Framework For The Masses…


Since I’ve been writing on the theme of sustainability, I have decided to stray into the mainstream this week, and offer an outline of a sustainable strength training workout, which might be a good fit for many.

This is a workout which can benefit everyone from the prep-athlete, to the working professional desiring to stay in shape, to hardcore fitness enthusiasts, and even seniors.  What makes this framework able to fit anyone is in how it is scaled.  That is, the weights used, and the intensity given, should be relative to the individual’s ability and desire.  Relative that prior statement, this can be anybody’s workout.

The tenets:

·         Exercise should make your life better, not worse.

·         Use the heaviest possible poundages, in the best possible form.

·         Cheating to enable more repetitions increases the opportunity to become injured.   If you have to sacrifice perfect form to enable another repetition, stop.  The body doesn’t know 7 repetitions from 9, or 10.  The body knows good form, and failure.  When good form and failure meet, results happen.

·         Train through as complete a range of motion on all exercises as you are comfortable with.   The act of strength training, through a complete range of motion, is also the act of stretching.  It is just stretching with weights in your hands or at the ends of your feet.
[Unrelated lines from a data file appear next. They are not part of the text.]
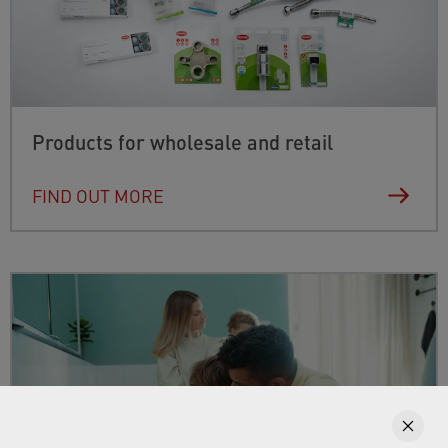
Products for wholesale and retail
FIND OUT MORE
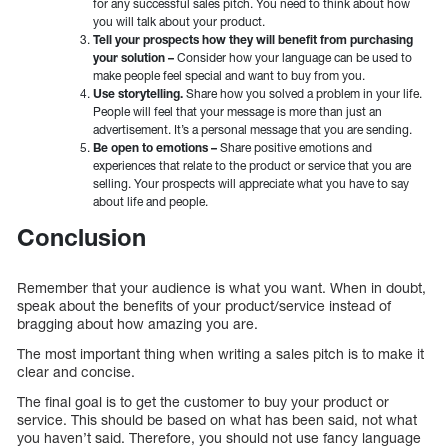
for any successful sales pitch. You need to think about how
you will talk about your product.
Tell your prospects how they will benefit from purchasing
your solution –
Consider how your language can be used to
make people feel special and want to buy from you.
Use storytelling.
Share how you solved a problem in your life.
People will feel that your message is more than just an
advertisement. It’s a personal message that you are sending.
Be open to emotions –
Share positive emotions and
experiences that relate to the product or service that you are
selling. Your prospects will appreciate what you have to say
about life and people.
Conclusion
Remember that your audience is what you want. When in doubt,
speak about the benefits of your product/service instead of
bragging about how amazing you are.
The most important thing when writing a sales pitch is to make it
clear and concise.
The final goal is to get the customer to buy your product or
service. This should be based on what has been said, not what
you haven’t said. Therefore, you should not use fancy language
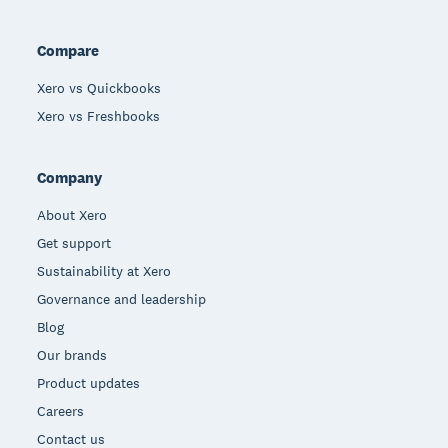
Compare
Xero vs Quickbooks
Xero vs Freshbooks
Company
About Xero
Get support
Sustainability at Xero
Governance and leadership
Blog
Our brands
Product updates
Careers
Contact us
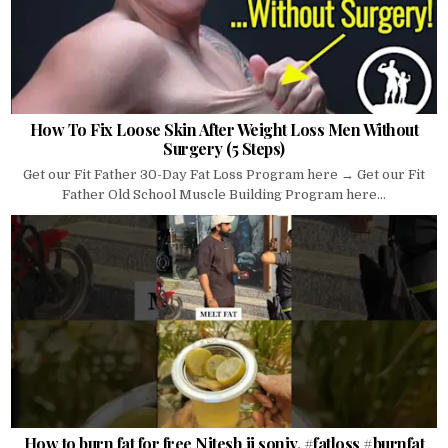
How To Fix Loose Skin After Weight Loss Men Without
Surgery (5 Steps)
Get our Fit Father 30-Day Fat Loss Program here → Get our Fit
Father Old School Muscle Building Program here...
How to burn fat for free Nitesh ji soniy. #fatloss #burnfat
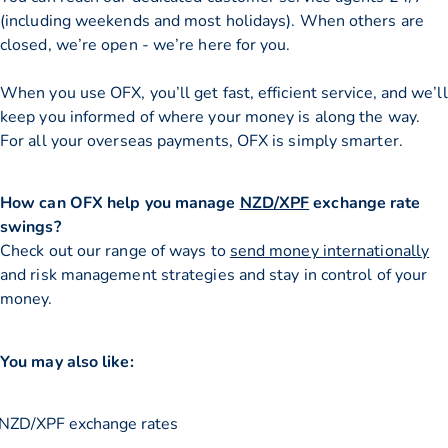
(including weekends and most holidays). When others are
closed, we’re open - we’re here for you.
When you use OFX, you’ll get fast, efficient service, and we’ll
keep you informed of where your money is along the way.
For all your overseas payments, OFX is simply smarter.
How can OFX help you manage
NZD/XPF
exchange rate
swings?
Check out our range of ways to
send money internationally
and risk management strategies and stay in control of your
money.
You may also like:
NZD/XPF exchange rates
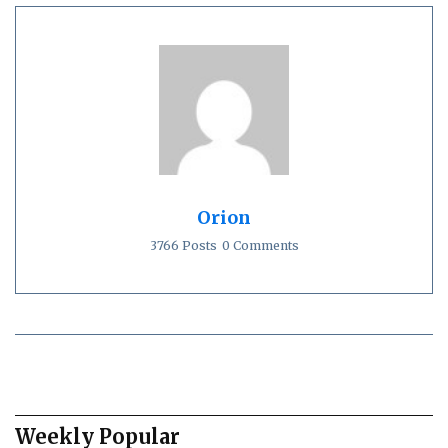
Orion
3766 Posts
0 Comments
Weekly Popular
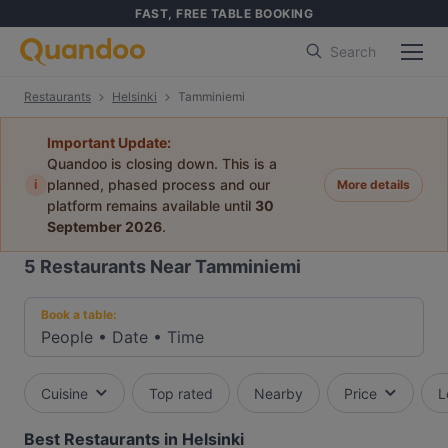
FAST, FREE TABLE BOOKING
Search
Restaurants
Helsinki
Tamminiemi
Important Update:
Quandoo is closing down. This is a
i
planned, phased process and our
More details
platform remains available until
30
September 2026
.
5
Restaurants Near Tamminiemi
Book a table:
People
•
Date
•
Time
Cuisine
Top rated
Nearby
Price
L
Best Restaurants in Helsinki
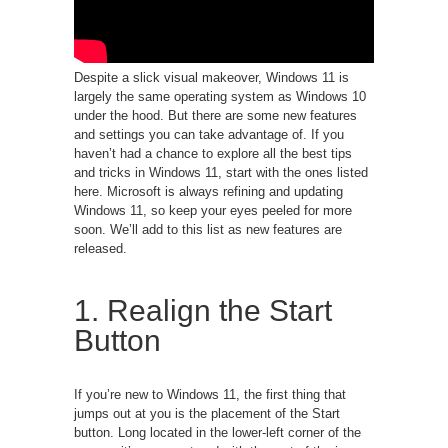
Despite a slick visual makeover, Windows 11 is
largely the same operating system as Windows 10
under the hood. But there are some new features
and settings you can take advantage of. If you
haven’t had a chance to explore all the best tips
and tricks in Windows 11, start with the ones listed
here. Microsoft is always refining and updating
Windows 11, so keep your eyes peeled for more
soon. We’ll add to this list as new features are
released.
1. Realign the Start
Button
If you’re new to Windows 11, the first thing that
jumps out at you is the placement of the Start
button. Long located in the lower-left corner of the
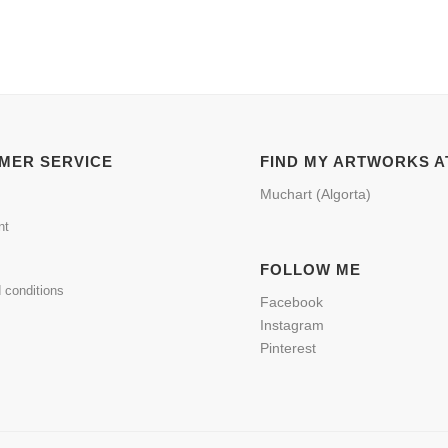
MER SERVICE
FIND MY ARTWORKS A
Muchart (Algorta)
nt
FOLLOW ME
 conditions
Facebook
Instagram
Pinterest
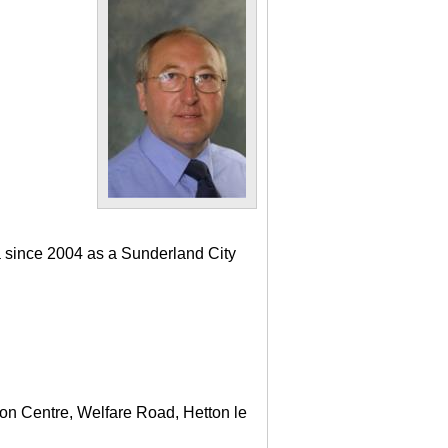
a since 2004 as a Sunderland City
ton Centre, Welfare Road, Hetton le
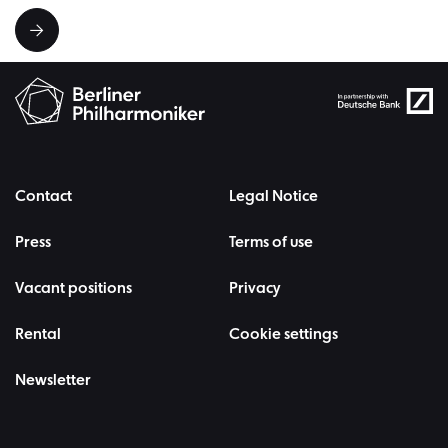
Contact
Legal Notice
Press
Terms of use
Vacant positions
Privacy
Rental
Cookie settings
Newsletter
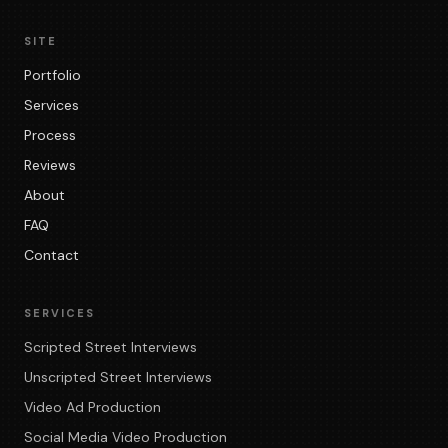
SITE
Portfolio
Services
Process
Reviews
About
FAQ
Contact
SERVICES
Scripted Street Interviews
Unscripted Street Interviews
Video Ad Production
Social Media Video Production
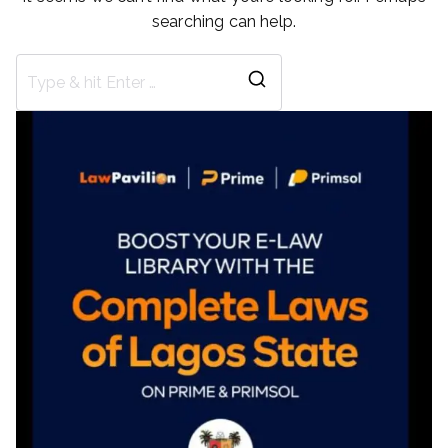
searching can help.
Cursory definition of fitness:

The sum of strength, balance, endurance, flexibility, and overall command of one’s physicality it applies to everyday living, as well as athletics, and recreation.

Application:

These exercises, performed as directed, should enhance all athletic and physical endeavors.  Done properly, these exercises will also help minimize the risk of injury which might occur in other forms of athletics and recreation.

Super-sets:

This is the rotation of 2 exercises performed with a minimum of rest in-between sets. While your upper body is working, your lower body is resting.  While your lower body is working, your upper body is resting.

Every day is leg day:

Sixty-five to seventy percent of a woman’s muscle mass is carried from the hips down.  Fifty-five to sixty percent for men.  Since a majority of muscle is in the lower body, legs are to be included in every workout.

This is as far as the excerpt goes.